■ Task
Return the records exactly as they appear below, omitting the pictures.

■ Collected data

==============================

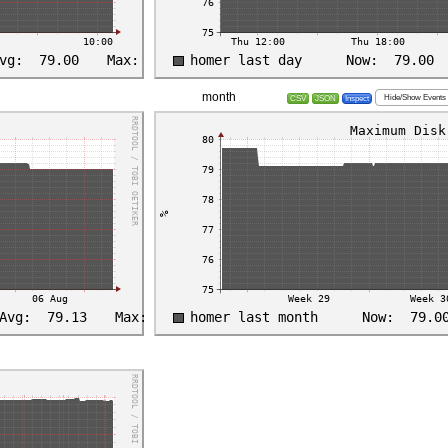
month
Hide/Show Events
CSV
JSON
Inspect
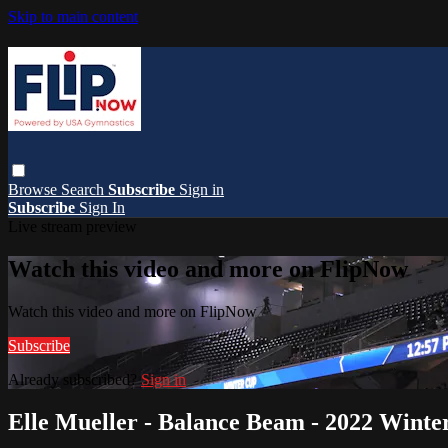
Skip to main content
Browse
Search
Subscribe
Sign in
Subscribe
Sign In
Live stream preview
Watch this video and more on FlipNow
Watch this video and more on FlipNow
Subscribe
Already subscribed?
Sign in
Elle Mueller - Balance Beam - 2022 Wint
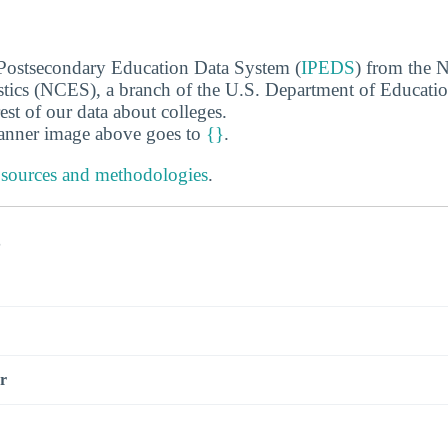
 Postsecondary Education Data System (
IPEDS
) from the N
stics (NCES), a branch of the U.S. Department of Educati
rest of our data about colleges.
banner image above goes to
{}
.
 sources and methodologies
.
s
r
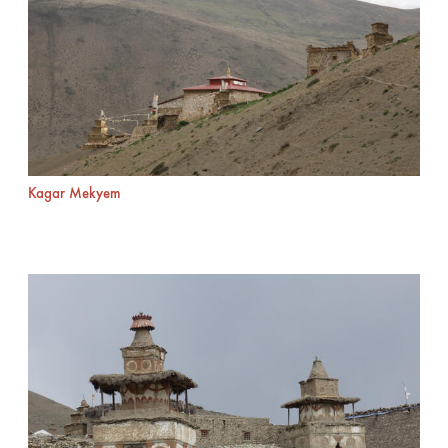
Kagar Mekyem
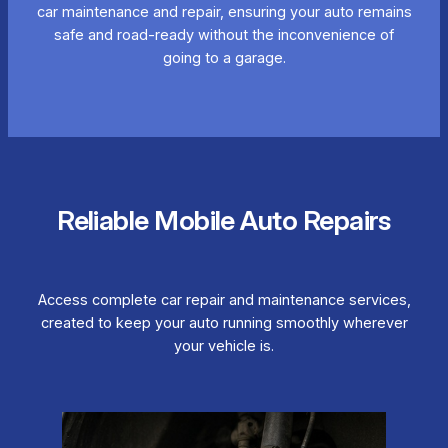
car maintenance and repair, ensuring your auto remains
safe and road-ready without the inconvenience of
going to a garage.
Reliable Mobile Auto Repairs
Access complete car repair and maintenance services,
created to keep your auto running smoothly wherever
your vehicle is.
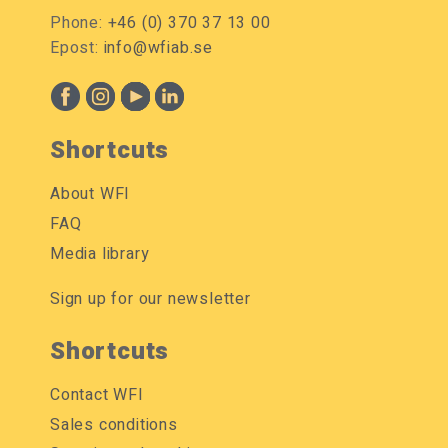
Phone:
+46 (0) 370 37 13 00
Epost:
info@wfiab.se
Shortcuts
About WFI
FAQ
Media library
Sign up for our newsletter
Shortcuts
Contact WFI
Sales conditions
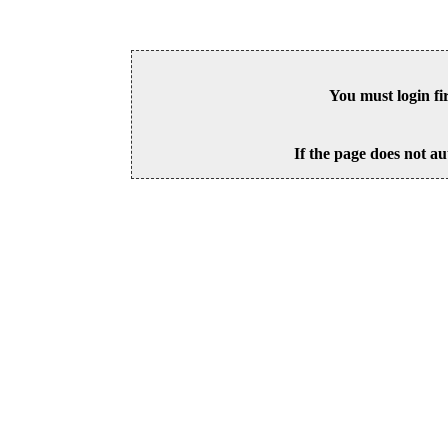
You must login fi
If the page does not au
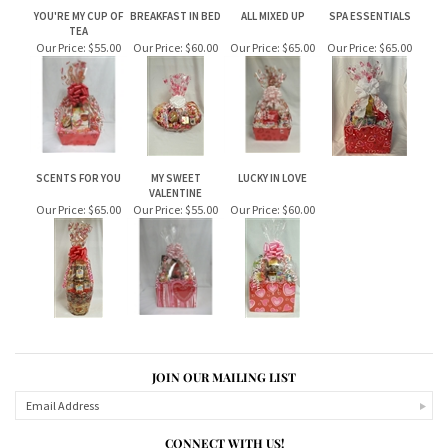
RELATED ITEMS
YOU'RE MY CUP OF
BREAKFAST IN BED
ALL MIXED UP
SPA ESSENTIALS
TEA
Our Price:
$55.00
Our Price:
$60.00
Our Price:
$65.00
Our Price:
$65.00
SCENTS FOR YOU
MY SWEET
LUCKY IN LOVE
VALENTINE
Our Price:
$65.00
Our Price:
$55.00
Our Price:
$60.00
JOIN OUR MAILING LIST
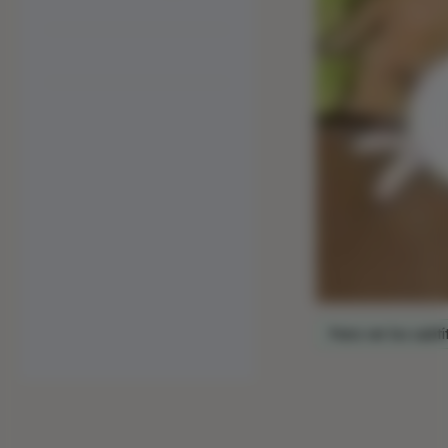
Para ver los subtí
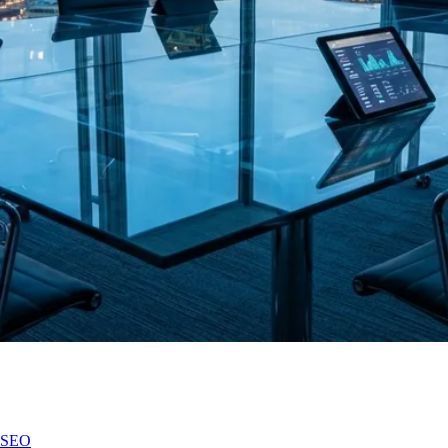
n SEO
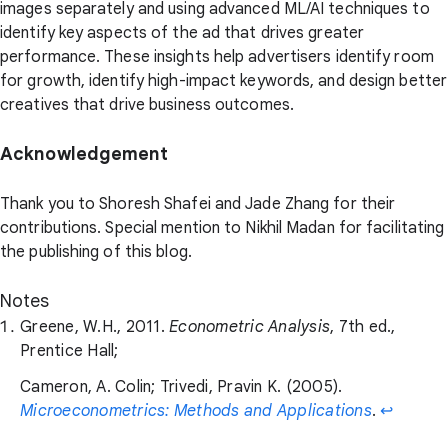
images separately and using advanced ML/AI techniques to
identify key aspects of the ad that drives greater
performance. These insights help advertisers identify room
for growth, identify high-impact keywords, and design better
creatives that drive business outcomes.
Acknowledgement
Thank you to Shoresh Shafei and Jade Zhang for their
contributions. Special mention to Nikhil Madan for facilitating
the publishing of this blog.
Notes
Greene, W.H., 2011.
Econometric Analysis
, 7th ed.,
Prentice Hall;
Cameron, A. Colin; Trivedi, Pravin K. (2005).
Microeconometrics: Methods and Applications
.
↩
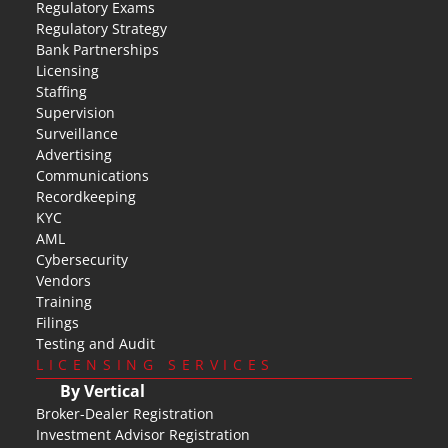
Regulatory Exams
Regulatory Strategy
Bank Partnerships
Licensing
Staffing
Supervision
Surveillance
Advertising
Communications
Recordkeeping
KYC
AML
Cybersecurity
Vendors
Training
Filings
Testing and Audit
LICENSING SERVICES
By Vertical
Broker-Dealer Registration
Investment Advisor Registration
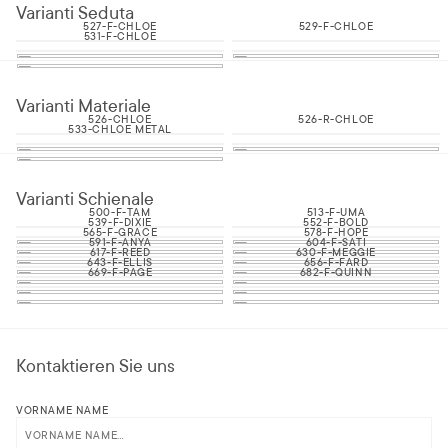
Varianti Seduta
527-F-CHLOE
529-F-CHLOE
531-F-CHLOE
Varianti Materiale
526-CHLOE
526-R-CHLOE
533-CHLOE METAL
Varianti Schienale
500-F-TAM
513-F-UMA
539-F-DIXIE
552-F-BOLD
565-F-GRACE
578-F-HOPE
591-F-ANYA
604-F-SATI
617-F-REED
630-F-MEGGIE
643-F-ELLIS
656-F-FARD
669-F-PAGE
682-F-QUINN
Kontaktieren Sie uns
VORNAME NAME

==============================

■ Problem solution
month
Hide/Show Events
CSV
JSON
Inspect
Skip to main content
Browse
Search
Subscribe
Sign in
Subscribe
Sign In
Live stream preview
Watch this video and more on FlipNow
Watch this video and more on FlipNow
Subscribe
Already subscribed?
Sign in
Elle Mueller - Balance Beam - 2022 Wint
 Postsecondary Education Data System (
IPEDS
) from the N
stics (NCES), a branch of the U.S. Department of Educati
rest of our data about colleges.
banner image above goes to
{}
.
 sources and methodologies
.
s
r
Kagar Mekyem
car maintenance and repair, ensuring your auto remains
safe and road-ready without the inconvenience of
going to a garage.
Reliable Mobile Auto Repairs
Access complete car repair and maintenance services,
created to keep your auto running smoothly wherever
your vehicle is.
Phone:
+46 (0) 370 37 13 00
Epost:
info@wfiab.se
Shortcuts
About WFI
FAQ
Media library
Sign up for our newsletter
Shortcuts
Contact WFI
Sales conditions
You must login fi
If the page does not au
RELATED ITEMS
YOU'RE MY CUP OF
BREAKFAST IN BED
ALL MIXED UP
SPA ESSENTIALS
TEA
Our Price:
$55.00
Our Price:
$60.00
Our Price:
$65.00
Our Price:
$65.00
SCENTS FOR YOU
MY SWEET
LUCKY IN LOVE
VALENTINE
Our Price:
$65.00
Our Price:
$55.00
Our Price:
$60.00
JOIN OUR MAILING LIST
Para ver los subtí
n SEO
images separately and using advanced ML/AI techniques to
identify key aspects of the ad that drives greater
performance. These insights help advertisers identify room
for growth, identify high-impact keywords, and design better
creatives that drive business outcomes.
Acknowledgement
Thank you to Shoresh Shafei and Jade Zhang for their
contributions. Special mention to Nikhil Madan for facilitating
the publishing of this blog.
Notes
Greene, W.H., 2011.
Econometric Analysis
, 7th ed.,
Prentice Hall;
Cameron, A. Colin; Trivedi, Pravin K. (2005).
Microeconometrics: Methods and Applications
.
↩
Regulatory Exams
Regulatory Strategy
Bank Partnerships
Licensing
Staffing
Supervision
Surveillance
Advertising
Communications
Recordkeeping
KYC
AML
Cybersecurity
Vendors
Training
Filings
Testing and Audit
LICENSING SERVICES
By Vertical
Broker-Dealer Registration
Investment Advisor Registration
Varianti Seduta
527-F-CHLOE
529-F-CHLOE
531-F-CHLOE
Varianti Materiale
526-CHLOE
526-R-CHLOE
533-CHLOE METAL
Varianti Schienale
500-F-TAM
513-F-UMA
539-F-DIXIE
552-F-BOLD
565-F-GRACE
578-F-HOPE
591-F-ANYA
604-F-SATI
617-F-REED
630-F-MEGGIE
643-F-ELLIS
656-F-FARD
669-F-PAGE
682-F-QUINN
Kontaktieren Sie uns
VORNAME NAME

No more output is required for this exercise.